Le Fou ou la Folie
Portrait de folle
Le Fou ou la Folie
Auteur : REDON Odilon
Lieu de conservation : musée d’Orsay (Paris)
site web
Date de création : 1883
H. : 36,2 cm
L. : 31,4 cm
Titre complet : Le fou ou la Folie : tête coiffée d'un bonnet.
Titre de l'inventaire : La Barrique d'amontillado, bonnet de clochettes.
Fusain, estompe et fixatif sur papier vergé chamois.
Domaine : Dessins
© Musée du Louvre, Dist. GrandPalaisRmn / Martine Beck-Coppola
RF 35822 - 12-509170
La Folie : de l'allégorie à l'évidence photographique
Date de publication : Septembre 2008
Auteur : Alain GALOIN
L’invention de la photographie en 1839 par Jacques Daguerre (1787-1851) eut, entre autres, des conséquences non négligeables sur la recherche médicale.
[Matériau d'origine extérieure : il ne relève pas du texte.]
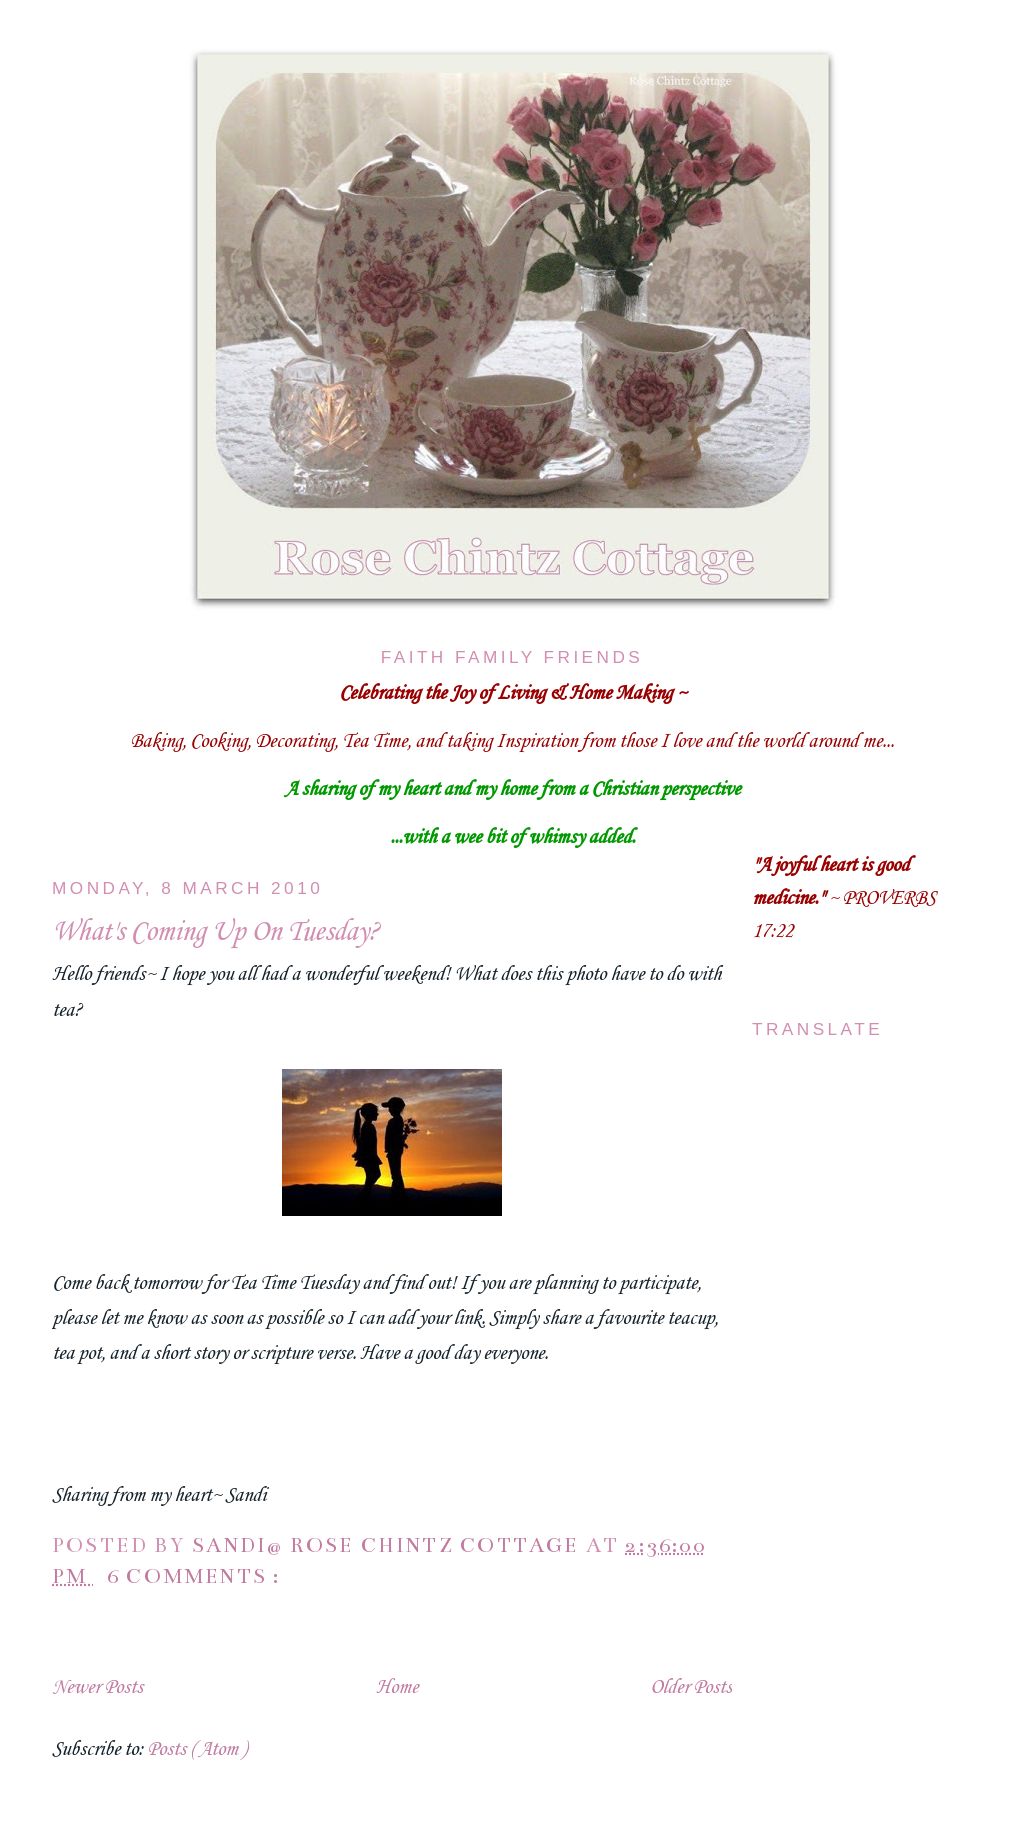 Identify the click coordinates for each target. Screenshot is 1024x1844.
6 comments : (197, 1576)
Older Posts (691, 1688)
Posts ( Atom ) (196, 1750)
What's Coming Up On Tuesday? (215, 932)
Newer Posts (97, 1688)
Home (397, 1688) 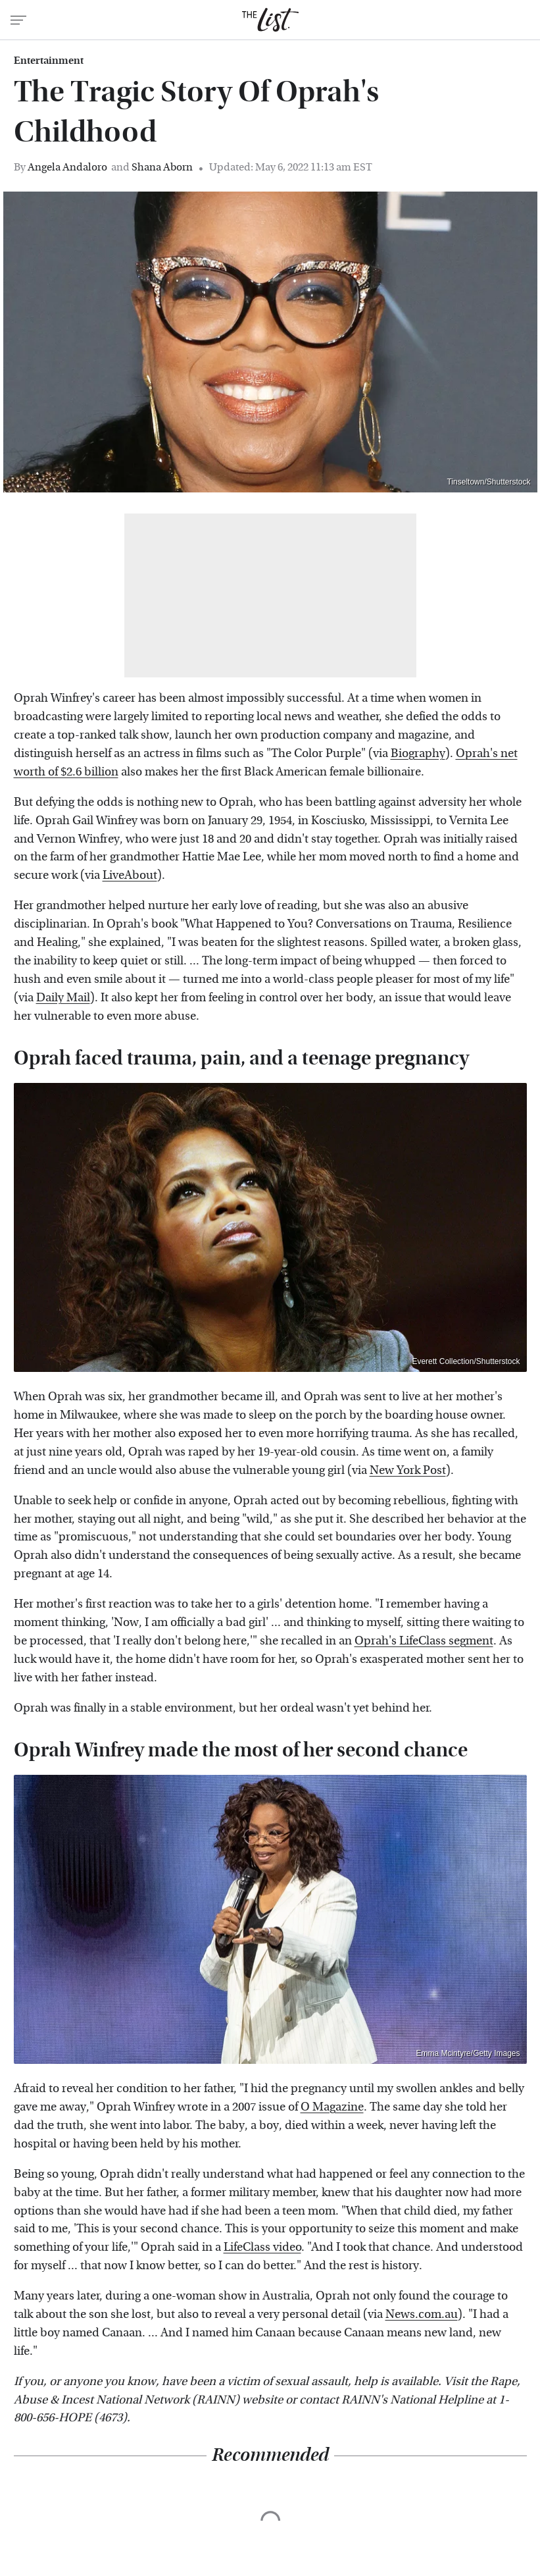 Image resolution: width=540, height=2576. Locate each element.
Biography (418, 753)
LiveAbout (130, 875)
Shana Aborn (162, 167)
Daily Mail (63, 998)
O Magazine (332, 2107)
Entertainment (49, 60)
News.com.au (421, 2314)
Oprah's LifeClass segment (424, 1641)
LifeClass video (262, 2247)
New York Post (408, 1470)
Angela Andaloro (67, 167) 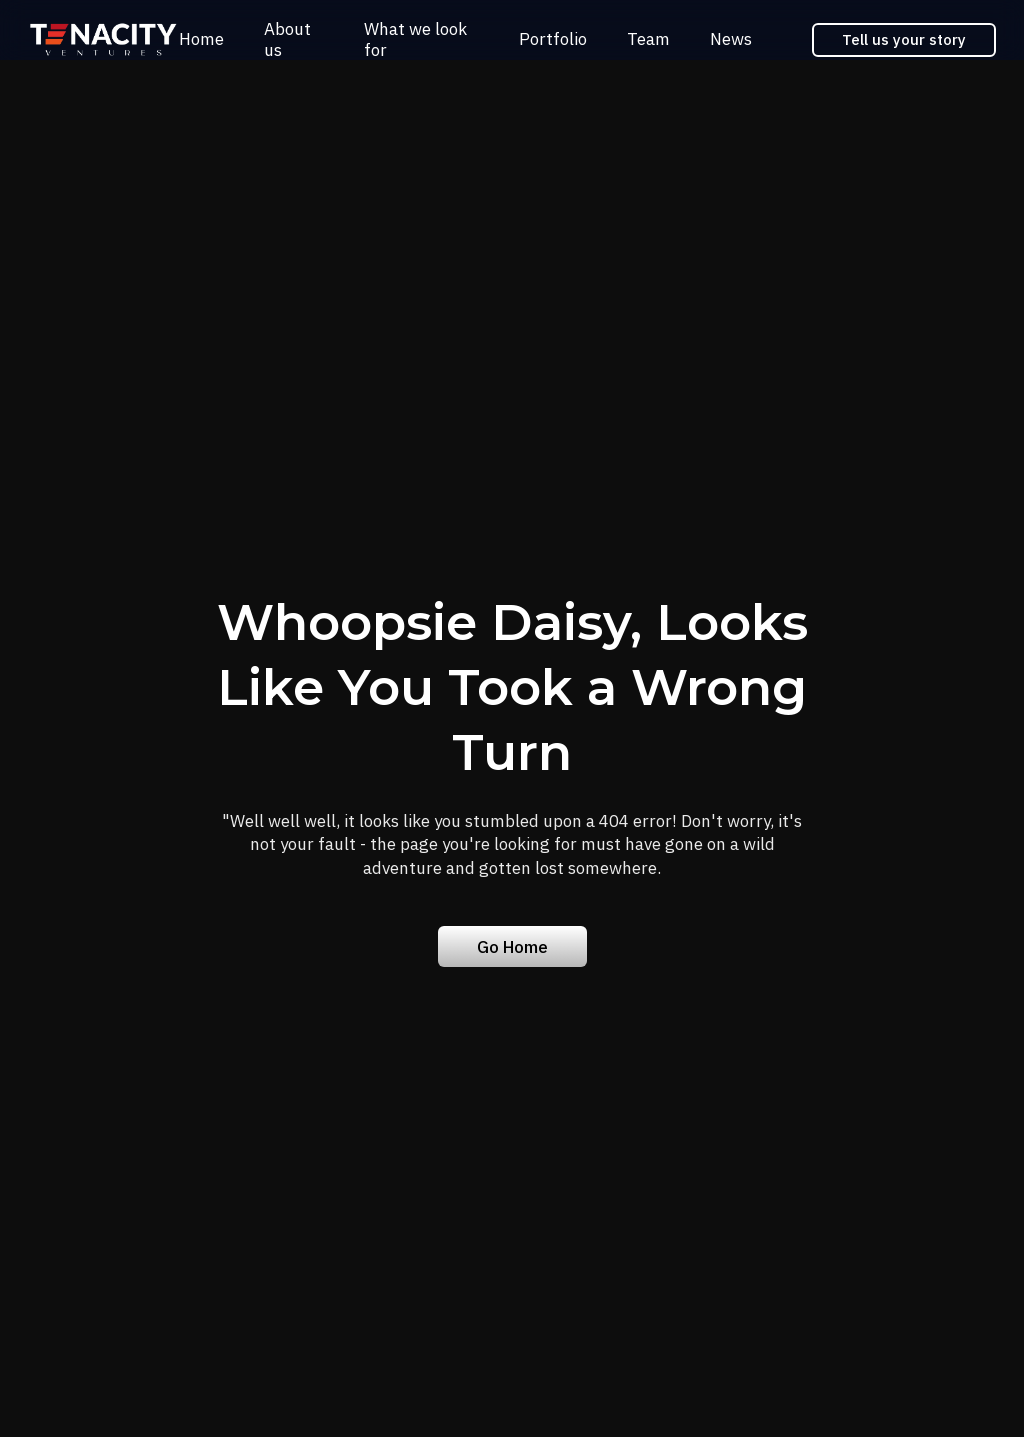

En psychiatrie notamment, des aliénistes comme Jean Martin Charcot (1825-1893), Guillaume Benjamin Duchenne de Boulogne (1806-1875), Jules Bernard Luys (1828-1897), Désiré Magloire Bourneville (1840-1909) ou Paul Régnard (1850-1927) y voient le moyen privilégié de fixer sur la pellicule des patients en état de crise passagère. En 1878, Charcot crée le service photo de l’hôpital de la Salpêtrière et observe chez les femmes internées les différentes phases de l’hystérie. Il catégorise chez elles des attitudes passionnelles telles que la mélancolie, l’extase ou l’érotisme. Il convient en effet de remarquer que la photographie psychiatrique du XIXe siècle se concentre presque exclusivement sur les manifestations de la « folie » féminine. Les aliénistes de cette époque pensent le corps comme « symptôme » de l’âme, comme un écran sur lequel se projettent les conflits intérieurs de l’être humain. La photographie constitue ainsi un précieux auxiliaire pour décrire, nommer et classer les différentes maladies « mentales », dans la mesure où le corps livre ses profondeurs et ses replis intimes à l’œil inquisiteur de l’objectif.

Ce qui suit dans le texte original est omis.